What we now know is that COVID-19 is a contagious disease that is spread from an infected to an uninfected person through:
- Respiratory droplets and aerosols when you cough, sneeze, sing or talk
- Close personal contact such as touching, hugging or shaking hands, and
- Touching something with the virus on it and then touching your eyes, nose or mouth before washing your hands.
Infection with COVID-19 can cause:
- No symptoms (individual is asymptomatically infected)
- Mild symptoms such as cough, mild fever, sore throat, headache, body ache, and fatigue
- Severe symptoms including moderate to severe difficulty breathing or shortness of breath, persistent pain or pressure in the chest, new confusion or inability to arouse, and bluish lips or face.
About 80% of infected individuals have mild symptoms or often no symptoms at all. Symptoms usually develop 2-14 days after exposure to an infected person, on average about 5 days later. Symptoms may progress from mild to severe in a short period of time, from a few hours to a few days.
Infected individuals may shed virus for a few days before they become symptomatic. Viral shedding can last up to two weeks afterwards. Viral shedding in asymptomatic individuals contributes to transmission of the COVID-19 virus, resulting in new infections. Recent estimates suggest that many new infections are the result of infection by individuals with no or unrecognized symptoms.
It is recommended that persons with COVID-19 infection who are symptomatic should have home isolation for 10 days from when symptoms first appeared. And persons with COVID-19 infection who are asymptomatic should have home isolation for 10 days from the date of the first positive test.
In the interest of caution, individuals who are home isolating should have at least two consecutive COVID-19 viral tests collected 24 or more hours apart. Prior to ending home isolation, individuals should have two negative test results.

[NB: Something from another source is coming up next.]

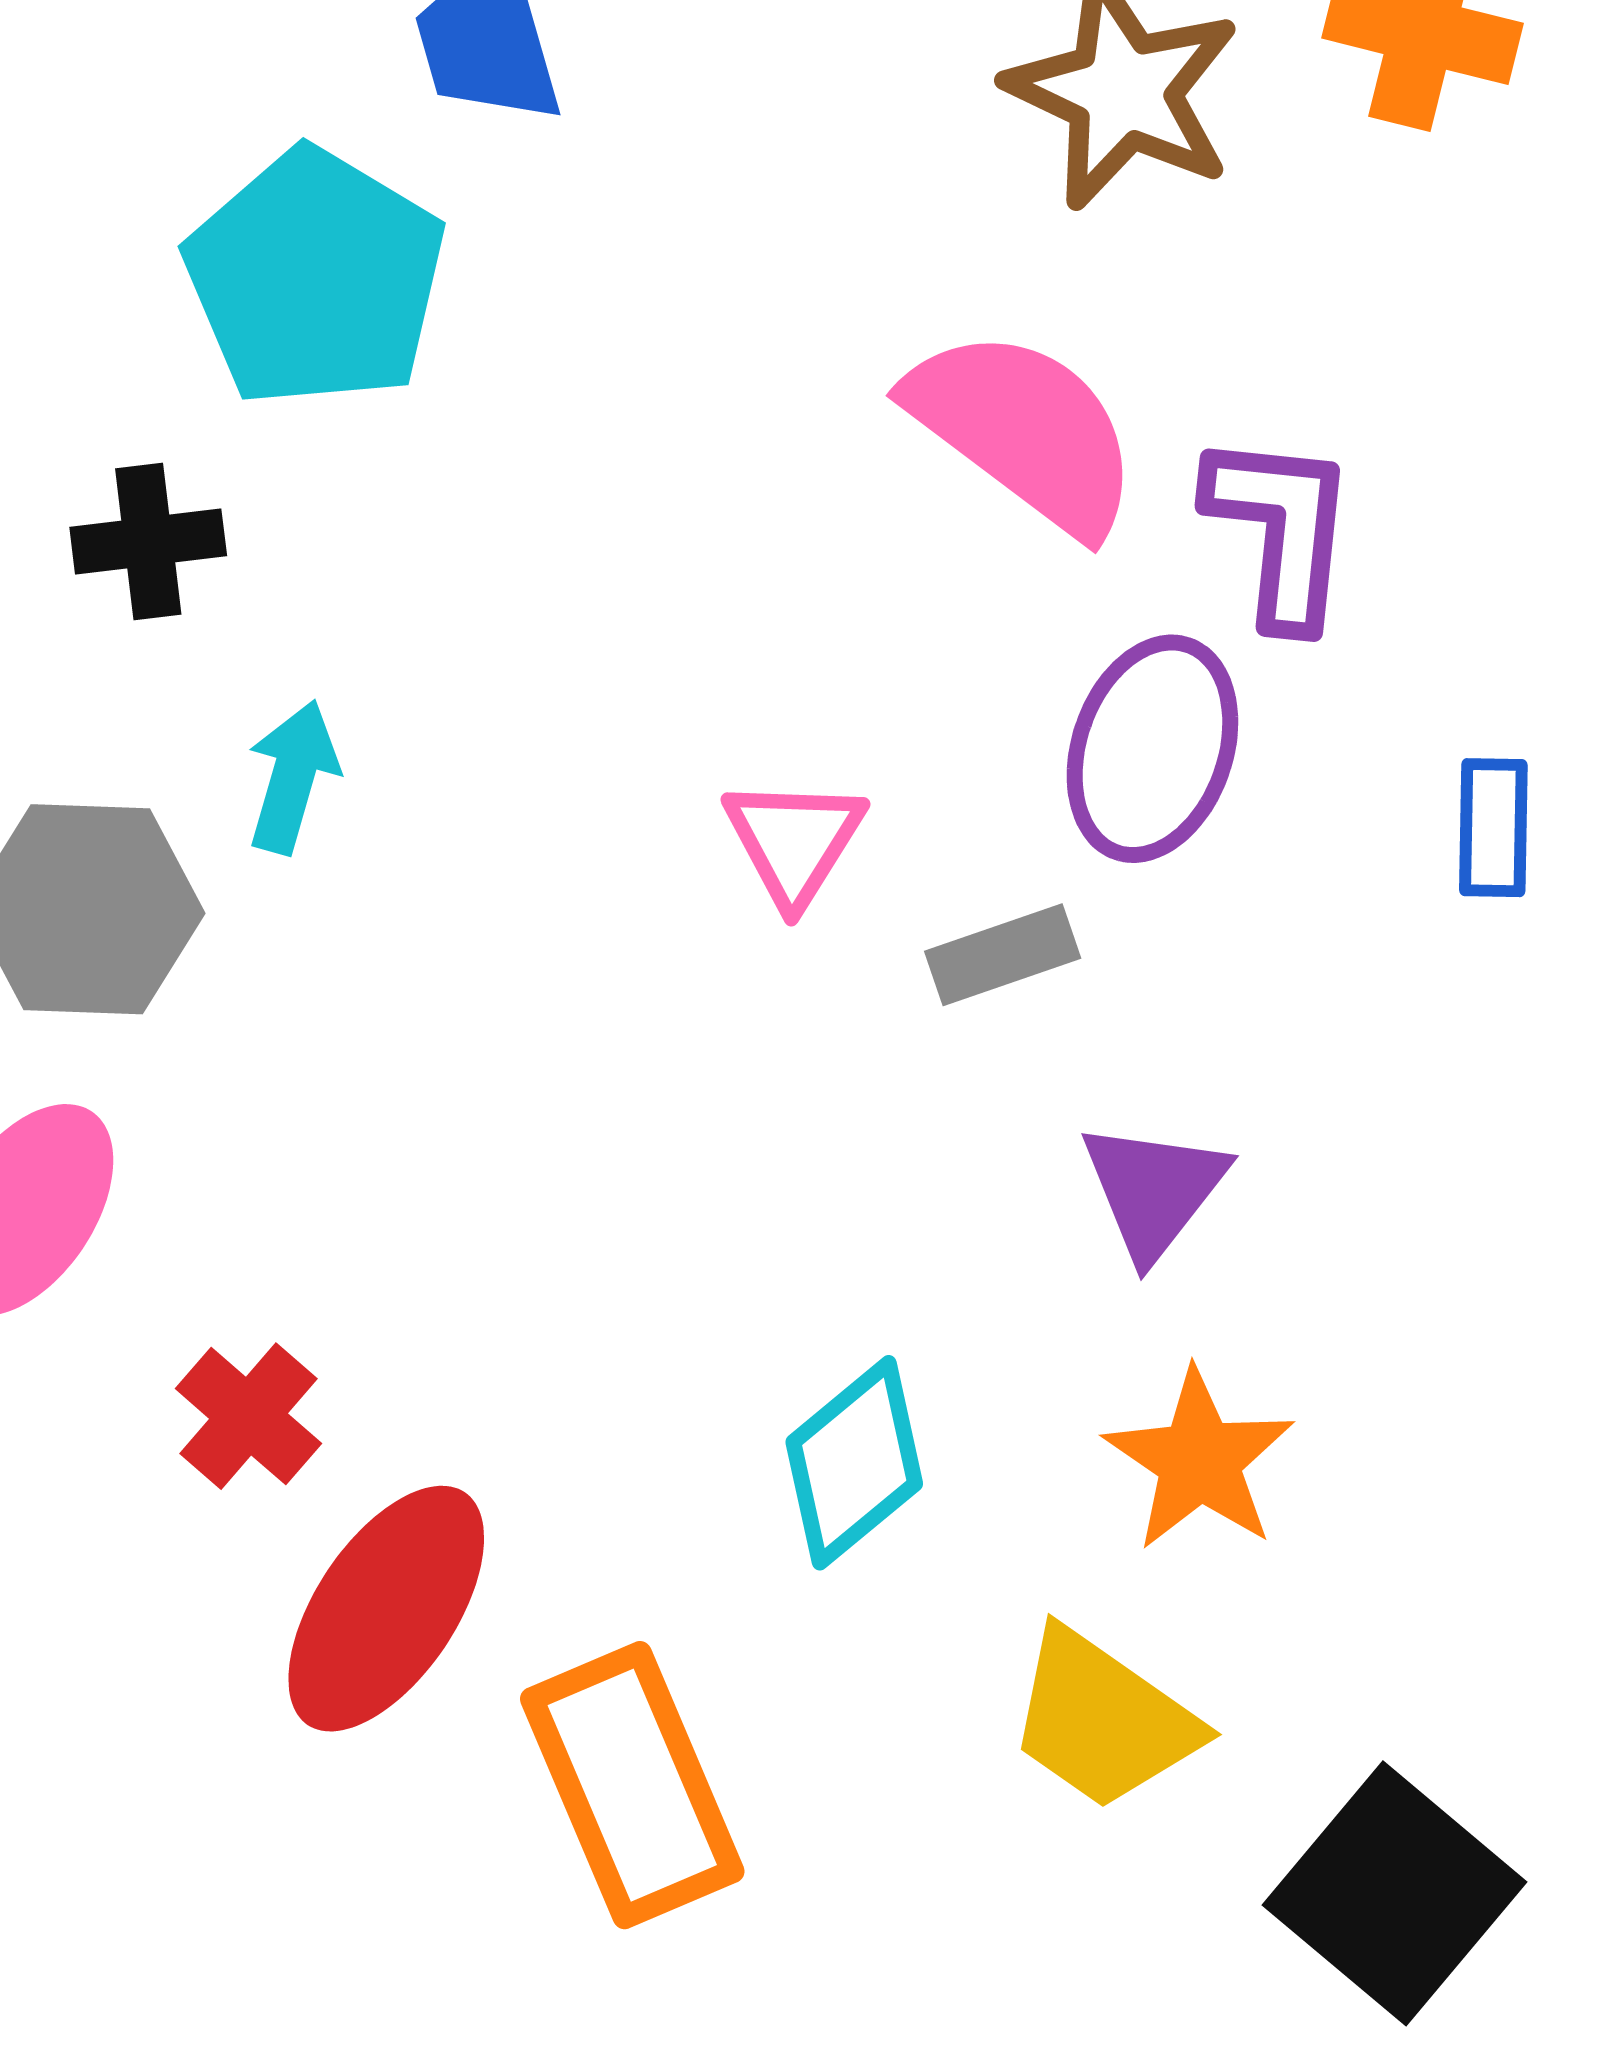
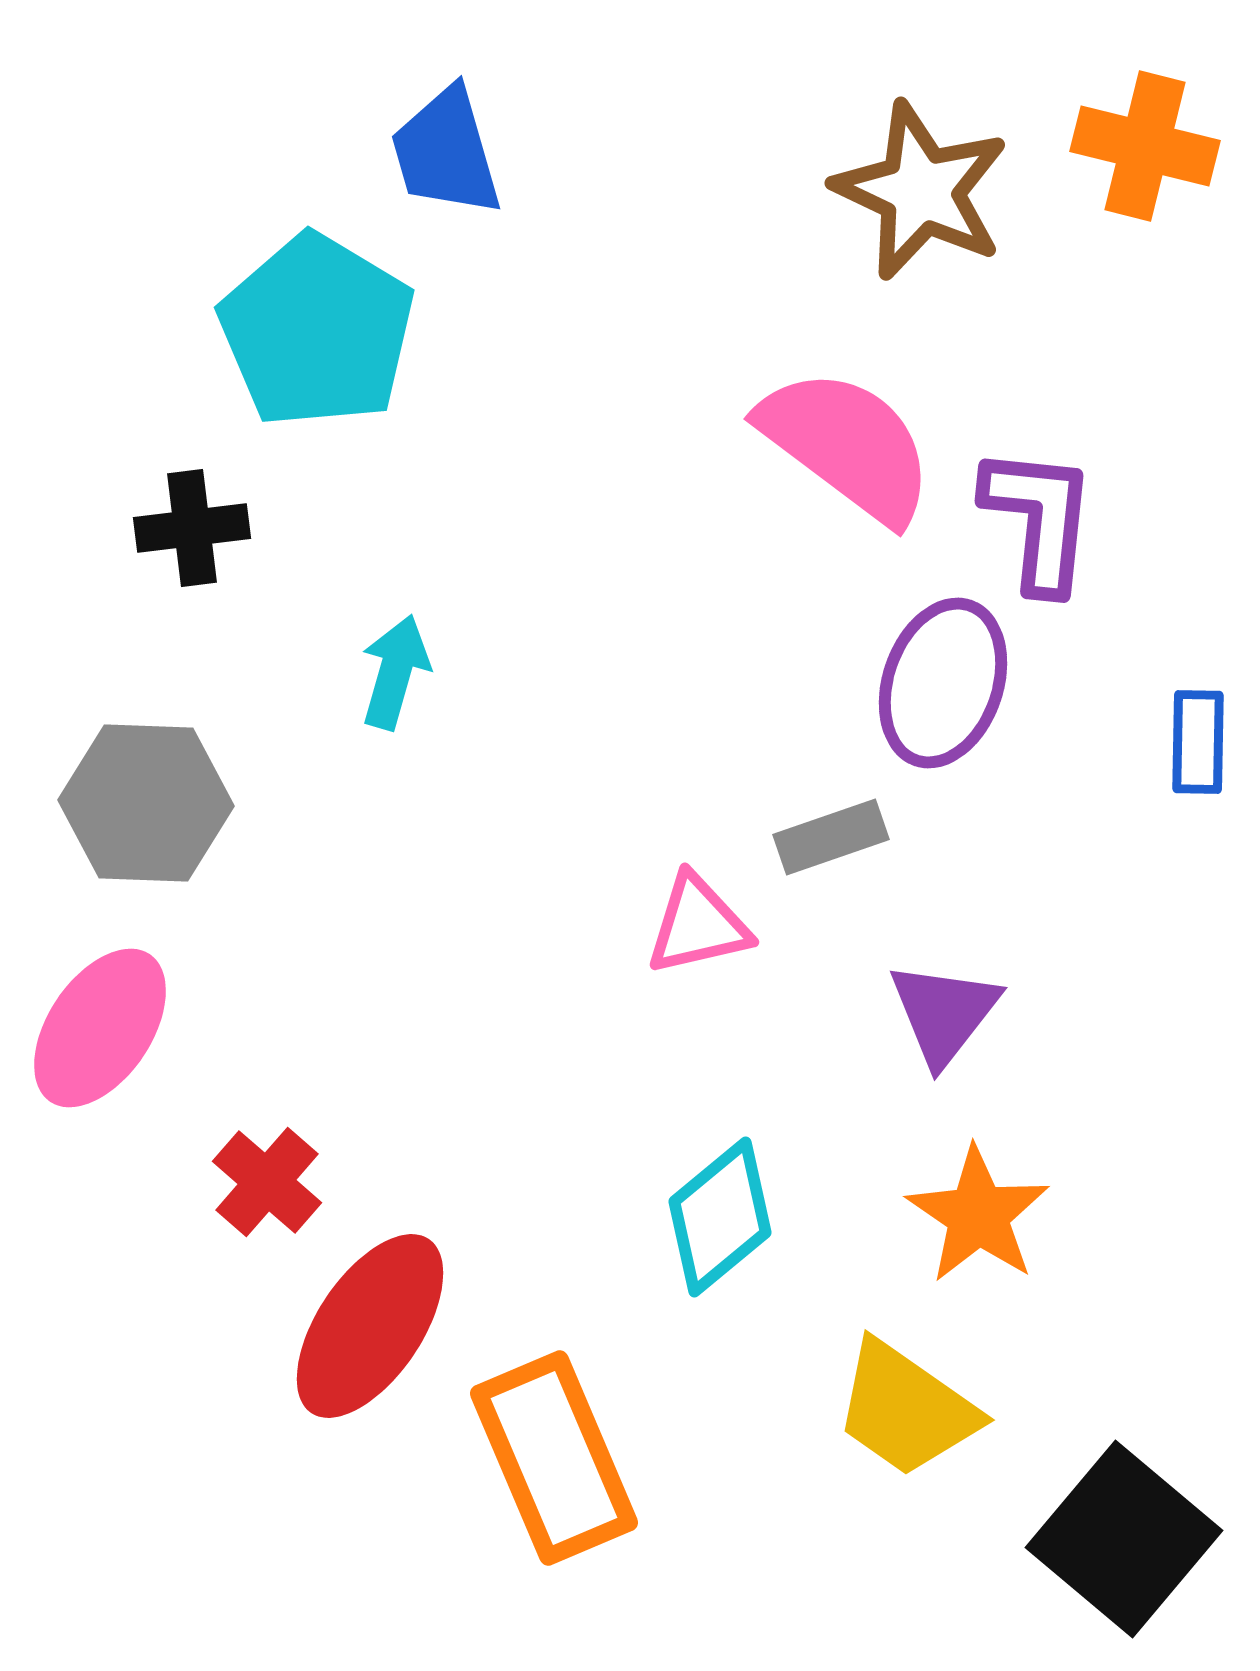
cyan arrow: (293, 777) -> (395, 672), moved
pink triangle: (794, 841) -> (698, 925), moved, turned 45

Additional information can be found at https://www.cdc.gov/coronavirus/2019-ncov/index.html
Influenza A & Influenza B (“Flu”)
Influenza A & Influenza B are believed to be spread mainly by tiny droplets made when someone who is infected coughs, sneezes or talks. These droplets then land in the mouths or noses of people who are nearby. Someone may also be infected with Influenza when they touch a surface or object that has the virus on it, then touches their mouth, nose, or eyes. While seasonal influenza viruses are detected year-round in the United States, they are most common during the fall and winter. The exact timing and duration of flu seasons may vary, but activity often increases in October, and can last as late as May.